I knew Nibley pretty well, for someone who was my grandfather's age. I took six classes from him. I spent years not only reading just about everything he wrote, but actually looking up thousands of his footnotes. I edited two volumes in his collected works, and source checked on all but three of those volumes. I also had many personal encounters with him over a twenty year time period. I learned many of the same languages he did. I have seen first hand his strengths and weakness both as a person and as a scholar.
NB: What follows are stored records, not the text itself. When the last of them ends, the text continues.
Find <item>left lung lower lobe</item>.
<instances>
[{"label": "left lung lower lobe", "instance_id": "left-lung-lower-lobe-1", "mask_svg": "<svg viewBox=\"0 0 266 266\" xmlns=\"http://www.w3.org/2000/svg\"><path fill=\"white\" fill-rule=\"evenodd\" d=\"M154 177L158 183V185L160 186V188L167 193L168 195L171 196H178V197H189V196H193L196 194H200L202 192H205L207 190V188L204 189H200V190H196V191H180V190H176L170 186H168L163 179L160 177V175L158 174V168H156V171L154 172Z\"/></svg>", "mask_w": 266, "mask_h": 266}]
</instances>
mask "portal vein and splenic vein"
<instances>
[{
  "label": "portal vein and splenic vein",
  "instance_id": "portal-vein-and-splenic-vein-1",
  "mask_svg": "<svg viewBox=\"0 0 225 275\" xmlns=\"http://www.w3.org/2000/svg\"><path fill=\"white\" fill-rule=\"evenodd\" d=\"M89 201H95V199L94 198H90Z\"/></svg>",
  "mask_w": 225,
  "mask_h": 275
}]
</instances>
Nibley was a genius. He had a first-rate mind, excellent training, was also a brilliant writer, and had a tremendous amount of integrity. His intellectual abilities and capacities far exceeded and still exceed those of most of his detractors present and past. Nibley sometimes made mistakes that his detractors would never make because one would have to be a genius to make them. There are arguments that Nibley made that make me cringe, but those are the exception, not the rule. In most cases Nibley asked the right questions and answered them to the best of anyone's ability at the time. In most cases when Nibley's work is out of date it is because new information has come forth that Nibley, and in most case everyone else, was unaware of. The questions that he asked, however, were almost always still the pertinent ones. I respect that. I expect that the same cannot be said of Nibley's detractors. In most cases I have not found their work to be anywhere near as accurate, as intelligent, as insightful, and as well-written as Nibley's was. Their critiques sound a lot like the chirping of sparrows at an eagle.
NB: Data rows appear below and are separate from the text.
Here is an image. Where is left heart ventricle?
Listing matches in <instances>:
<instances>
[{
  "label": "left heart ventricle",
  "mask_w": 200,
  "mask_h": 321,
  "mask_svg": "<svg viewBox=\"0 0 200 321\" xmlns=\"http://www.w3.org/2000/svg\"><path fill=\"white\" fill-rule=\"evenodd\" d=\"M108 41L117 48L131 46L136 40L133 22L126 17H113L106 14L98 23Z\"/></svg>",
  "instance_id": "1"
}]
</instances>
(3) Last week I also stumbled across some notes about a controversy in psychology research a few years ago. Some scholars were arguing that people who were incompetent could not recognize how incompetent they were. The find was hotly debated at the time, and I have not followed up more recently. The authors of the original study noted that both they and their critics were adamant about the incorrectness of each others' arguments and could not understand how the other side could not realize that they were wrong but ironically, only one group's theory could account for the fact.

Some of Nibley's critics strike me as much more incompetent than Nibley. Perhaps I am just not competent to tell.
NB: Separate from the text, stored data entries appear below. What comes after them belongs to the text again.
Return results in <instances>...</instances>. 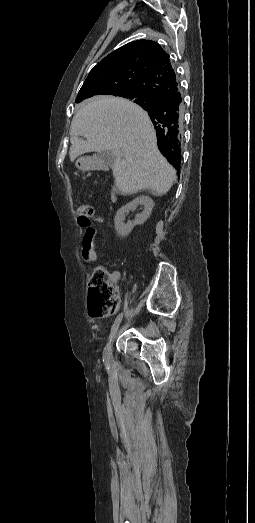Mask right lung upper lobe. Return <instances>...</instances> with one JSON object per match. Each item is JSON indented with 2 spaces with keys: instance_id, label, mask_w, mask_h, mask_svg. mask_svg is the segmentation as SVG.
Here are the masks:
<instances>
[{
  "instance_id": "obj_1",
  "label": "right lung upper lobe",
  "mask_w": 255,
  "mask_h": 523,
  "mask_svg": "<svg viewBox=\"0 0 255 523\" xmlns=\"http://www.w3.org/2000/svg\"><path fill=\"white\" fill-rule=\"evenodd\" d=\"M129 90L147 93L154 99L153 107L164 101L178 100L181 103V110L176 113L179 134L176 137L170 136L171 141H179V151L168 154L165 151V145L157 142L162 154L178 171L181 165L183 104L169 56L158 43L139 40L128 43L109 54L90 71L75 102H89L116 96ZM137 104L141 106V102H137ZM151 109H144L149 116ZM150 119L157 132L155 120L151 117Z\"/></svg>"
}]
</instances>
For me, if Nibley made an argument that is reason to consider it seriously and judge it on its merits. For people to dismiss an argument on the grounds that Nibley made it could arguably be a reason not to take them seriously.

Sunday, January 29, 2017

A Tortured Translation

Most of the time comparing the original and a translation is fairly straightforward. Occasionally one finds places where one wonders where the translation came from. The Septuagint for Isaiah 21:4 is one of those:
ἡ καρδία μου πλανᾶται καὶ ἡ ἀνομία με βαπτίζει ἡ ψυχή μου ἐφέστηκεν εἰς φόβον
My heart wanders and iniquity baptizes me. My soul stands in fear. (Isaiah 21:4 LXX)
Nothing in the Hebrew leads us to expect this. The resultant text is interesting but not what other translations say. One wonders where on earth this came from.

Saturday, January 7, 2017

On Not Learning From the Past

In the nineteenth century the college entrance exam required the prospective student to submit a translation of a selected passage from Xenophon's Anabasis to show proficiency in Greek. Nowadays you would be fortunate to find a college graduate who had heard of Xenophon.

I ran across a very tragic tale from St. Paul, Minnesota. This story is indescribably sad but not surprising to anyone who has read the Anabasis, or Petronius's Satyricon, or certain of the works of Lucian. Unfortunately because of the actions of five Ivy-league educated individuals who ignored the evidence of the ancient world, we probably will see a lot more stories like it.